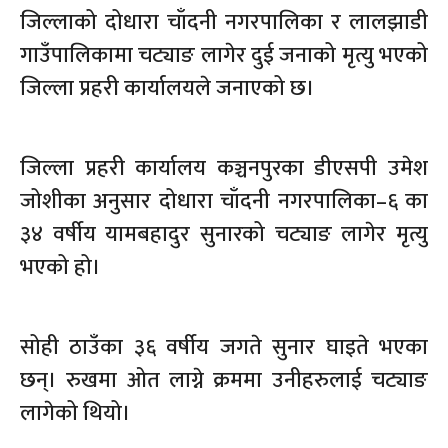
जिल्लाको दोधारा चाँदनी नगरपालिका र लालझाडी
गाउँपालिकामा चट्याङ लागेर दुई जनाको मृत्यु भएको
जिल्ला प्रहरी कार्यालयले जनाएको छ।
जिल्ला प्रहरी कार्यालय कञ्चनपुरका डीएसपी उमेश
जोशीका अनुसार दोधारा चाँदनी नगरपालिका–६ का
३४ वर्षीय यामबहादुर सुनारको चट्याङ लागेर मृत्यु
भएको हो।
सोही ठाउँका ३६ वर्षीय जगते सुनार घाइते भएका
छन्। रुखमा ओत लाग्ने क्रममा उनीहरुलाई चट्याङ
लागेको थियो।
:::::
- [What to do] Where an entry holds a picture, drop it and transcribe everything else exactly.

- [Your solution]
जिल्लाको दोधारा चाँदनी नगरपालिका र लालझाडी
गाउँपालिकामा चट्याङ लागेर दुई जनाको मृत्यु भएको
जिल्ला प्रहरी कार्यालयले जनाएको छ।
जिल्ला प्रहरी कार्यालय कञ्चनपुरका डीएसपी उमेश
जोशीका अनुसार दोधारा चाँदनी नगरपालिका–६ का
३४ वर्षीय यामबहादुर सुनारको चट्याङ लागेर मृत्यु
भएको हो।
सोही ठाउँका ३६ वर्षीय जगते सुनार घाइते भएका
छन्। रुखमा ओत लाग्ने क्रममा उनीहरुलाई चट्याङ
लागेको थियो।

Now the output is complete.